Research Institute of Finance, Hebei Finance University, Baoding, Hebei 071051, China.
School of Management, Hebei Finance University, Baoding, Hebei Province 071051, China.
Comput Intell Neurosci. 2022 Apr 12;2022:7963603. doi: 10.1155/2022/7963603. eCollection 2022.

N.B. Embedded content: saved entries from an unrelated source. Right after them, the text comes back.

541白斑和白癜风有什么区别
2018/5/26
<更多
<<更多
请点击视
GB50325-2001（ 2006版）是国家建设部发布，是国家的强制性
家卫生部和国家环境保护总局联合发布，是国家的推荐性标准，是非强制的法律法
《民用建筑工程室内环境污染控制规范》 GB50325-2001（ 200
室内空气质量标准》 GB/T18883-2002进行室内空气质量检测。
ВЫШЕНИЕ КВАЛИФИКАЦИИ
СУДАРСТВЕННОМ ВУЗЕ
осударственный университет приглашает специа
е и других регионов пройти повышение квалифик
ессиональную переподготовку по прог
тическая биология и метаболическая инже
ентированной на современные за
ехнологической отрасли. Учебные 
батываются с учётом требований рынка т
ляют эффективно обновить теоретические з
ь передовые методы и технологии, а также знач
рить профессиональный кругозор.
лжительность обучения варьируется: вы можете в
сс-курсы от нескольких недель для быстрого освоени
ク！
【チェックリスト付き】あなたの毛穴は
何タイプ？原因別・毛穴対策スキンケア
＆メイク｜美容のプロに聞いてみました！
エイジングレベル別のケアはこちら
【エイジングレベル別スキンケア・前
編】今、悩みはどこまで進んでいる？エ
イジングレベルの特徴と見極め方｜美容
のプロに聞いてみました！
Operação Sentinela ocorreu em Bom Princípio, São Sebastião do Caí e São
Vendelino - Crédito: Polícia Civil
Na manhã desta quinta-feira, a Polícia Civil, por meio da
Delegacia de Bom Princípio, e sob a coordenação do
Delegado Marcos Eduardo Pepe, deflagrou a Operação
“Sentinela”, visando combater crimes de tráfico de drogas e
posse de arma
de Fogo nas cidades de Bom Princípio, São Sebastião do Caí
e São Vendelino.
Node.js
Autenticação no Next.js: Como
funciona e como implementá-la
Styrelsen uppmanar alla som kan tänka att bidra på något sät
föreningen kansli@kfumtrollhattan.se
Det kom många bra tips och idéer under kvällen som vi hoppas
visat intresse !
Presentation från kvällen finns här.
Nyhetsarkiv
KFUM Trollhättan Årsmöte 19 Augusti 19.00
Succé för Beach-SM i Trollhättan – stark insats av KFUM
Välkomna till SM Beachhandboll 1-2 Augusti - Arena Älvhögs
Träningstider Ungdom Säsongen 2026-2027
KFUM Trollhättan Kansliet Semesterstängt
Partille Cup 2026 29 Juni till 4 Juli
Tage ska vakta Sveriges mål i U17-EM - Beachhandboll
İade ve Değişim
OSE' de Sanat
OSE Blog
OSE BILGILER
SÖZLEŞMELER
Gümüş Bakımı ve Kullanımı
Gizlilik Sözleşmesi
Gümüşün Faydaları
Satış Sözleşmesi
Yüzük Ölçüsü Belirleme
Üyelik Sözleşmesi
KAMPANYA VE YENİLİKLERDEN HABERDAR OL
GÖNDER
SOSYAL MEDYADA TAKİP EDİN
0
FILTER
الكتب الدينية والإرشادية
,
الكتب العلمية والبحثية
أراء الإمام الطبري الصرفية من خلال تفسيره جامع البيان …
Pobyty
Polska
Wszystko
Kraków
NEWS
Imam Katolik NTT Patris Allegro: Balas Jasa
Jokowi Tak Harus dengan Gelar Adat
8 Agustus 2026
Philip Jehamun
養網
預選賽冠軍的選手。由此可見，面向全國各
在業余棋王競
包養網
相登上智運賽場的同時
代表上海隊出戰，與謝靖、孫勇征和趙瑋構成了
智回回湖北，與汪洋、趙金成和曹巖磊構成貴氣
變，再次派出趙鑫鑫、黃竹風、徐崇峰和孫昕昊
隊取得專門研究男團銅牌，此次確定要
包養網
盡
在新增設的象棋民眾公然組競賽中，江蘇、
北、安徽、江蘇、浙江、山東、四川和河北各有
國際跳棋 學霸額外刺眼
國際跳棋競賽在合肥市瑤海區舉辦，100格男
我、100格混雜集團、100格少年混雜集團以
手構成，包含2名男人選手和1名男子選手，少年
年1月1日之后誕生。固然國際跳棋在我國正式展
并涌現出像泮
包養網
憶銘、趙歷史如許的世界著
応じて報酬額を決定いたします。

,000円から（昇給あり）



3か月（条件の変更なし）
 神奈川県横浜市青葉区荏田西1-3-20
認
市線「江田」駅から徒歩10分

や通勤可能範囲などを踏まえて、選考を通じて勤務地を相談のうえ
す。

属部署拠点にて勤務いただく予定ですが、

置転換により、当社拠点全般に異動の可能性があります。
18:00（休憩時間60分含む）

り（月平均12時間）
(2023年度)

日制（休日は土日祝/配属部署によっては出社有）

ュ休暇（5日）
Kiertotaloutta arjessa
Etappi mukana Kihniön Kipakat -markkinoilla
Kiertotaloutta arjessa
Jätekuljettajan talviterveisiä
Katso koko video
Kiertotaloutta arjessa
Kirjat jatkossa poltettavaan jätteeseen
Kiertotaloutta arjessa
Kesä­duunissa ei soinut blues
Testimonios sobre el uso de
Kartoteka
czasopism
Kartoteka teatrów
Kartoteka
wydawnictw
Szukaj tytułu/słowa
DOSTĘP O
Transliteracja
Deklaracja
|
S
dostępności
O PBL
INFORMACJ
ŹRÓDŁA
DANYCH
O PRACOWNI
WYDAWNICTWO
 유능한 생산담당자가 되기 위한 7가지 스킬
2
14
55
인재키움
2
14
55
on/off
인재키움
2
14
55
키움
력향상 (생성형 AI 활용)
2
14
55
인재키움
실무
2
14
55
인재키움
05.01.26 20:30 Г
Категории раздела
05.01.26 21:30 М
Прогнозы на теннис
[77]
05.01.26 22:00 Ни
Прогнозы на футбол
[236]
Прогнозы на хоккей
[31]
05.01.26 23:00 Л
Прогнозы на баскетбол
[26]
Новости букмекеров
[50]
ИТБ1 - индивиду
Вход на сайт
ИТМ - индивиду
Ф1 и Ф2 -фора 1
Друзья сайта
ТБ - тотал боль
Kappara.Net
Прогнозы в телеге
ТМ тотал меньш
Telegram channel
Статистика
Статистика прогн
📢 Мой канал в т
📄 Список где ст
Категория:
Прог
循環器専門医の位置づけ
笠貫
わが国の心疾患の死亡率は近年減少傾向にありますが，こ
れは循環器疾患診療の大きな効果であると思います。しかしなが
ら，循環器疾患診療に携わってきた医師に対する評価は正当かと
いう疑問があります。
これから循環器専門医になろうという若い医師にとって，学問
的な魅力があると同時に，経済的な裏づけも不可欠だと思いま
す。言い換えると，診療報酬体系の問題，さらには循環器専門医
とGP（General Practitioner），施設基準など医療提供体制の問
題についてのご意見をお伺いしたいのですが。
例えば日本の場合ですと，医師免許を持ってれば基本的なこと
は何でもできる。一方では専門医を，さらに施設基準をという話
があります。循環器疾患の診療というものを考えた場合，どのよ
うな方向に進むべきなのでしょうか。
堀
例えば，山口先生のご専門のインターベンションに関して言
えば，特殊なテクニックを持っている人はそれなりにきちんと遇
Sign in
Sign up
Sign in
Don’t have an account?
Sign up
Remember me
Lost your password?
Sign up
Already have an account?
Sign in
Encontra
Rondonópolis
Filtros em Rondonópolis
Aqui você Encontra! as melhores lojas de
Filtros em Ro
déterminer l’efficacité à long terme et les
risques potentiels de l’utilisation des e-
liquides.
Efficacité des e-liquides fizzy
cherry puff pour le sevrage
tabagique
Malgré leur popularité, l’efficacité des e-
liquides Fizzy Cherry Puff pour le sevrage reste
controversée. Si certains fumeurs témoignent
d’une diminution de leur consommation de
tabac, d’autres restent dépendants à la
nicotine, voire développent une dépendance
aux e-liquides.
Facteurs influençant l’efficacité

In order to improve the authenticity of multispectral remote sensing image data analysis, the KNN algorithm and hyperspectral remote sensing technology are used to organically combine advanced multimedia technology with spectral technology to subdivide the spectrum. Different classification methods are used to classify CHRIS 0°, and the results are analyzed and compared: SVM classification accuracy is the highest 72 8448%, Kappa coefficient is 0.6770, and SVM is used to classify CHRIS images from five angles, and the results are compared and analyzed: the classification accuracy is from high to low, and the order is FZA = 0 > FZA = -36 > FZA = -55 > FZA = 36 > FZA = 55; SVM is used to classify the multiangle combined image, and the result is compared with the CHRIS 0° result: the overall classification accuracy of angle-combined image types is lower than that of single-angle images; the SVM is used to classify the band-combined image, and the result is compared with CHRIS 0°: the overall classification accuracy of the band combination image forest type is very low, and the effect is not as good as the combining multiangle image classification results. It is verified that if CHRIS multiangle hyper-spectral data are used for classification, the SVM method should be used to classify spectral remote sensing image data with the best effect.
为了提高多光谱遥感图像数据分析的真实性,将 KNN 算法和高光谱遥感技术有机地结合起来,将先进的多媒体技术与光谱技术相结合,对光谱进行细分。使用不同的分类方法对 CHRIS 0°进行分类,并对结果进行分析和比较:SVM 分类精度最高为 72.8448%,Kappa 系数为 0.6770;使用 SVM 对 CHRIS 从五个角度进行分类,并对结果进行比较和分析:分类精度从高到低,顺序为 FZA=0> FZA=-36> FZA=-55> FZA=36> FZA=55;使用 SVM 对多角度组合图像进行分类,并将结果与 CHRIS 0°结果进行比较:多角度组合图像类型的总体分类精度低于单角度图像;使用 SVM 对波段组合图像进行分类,并将结果与 CHRIS 0°进行比较:波段组合图像森林类型的整体分类精度非常低,效果不如多角度图像分类结果。验证了如果使用 CHRIS 多角度高光谱数据进行分类,应该使用 SVM 方法对光谱遥感图像数据进行分类,效果最佳。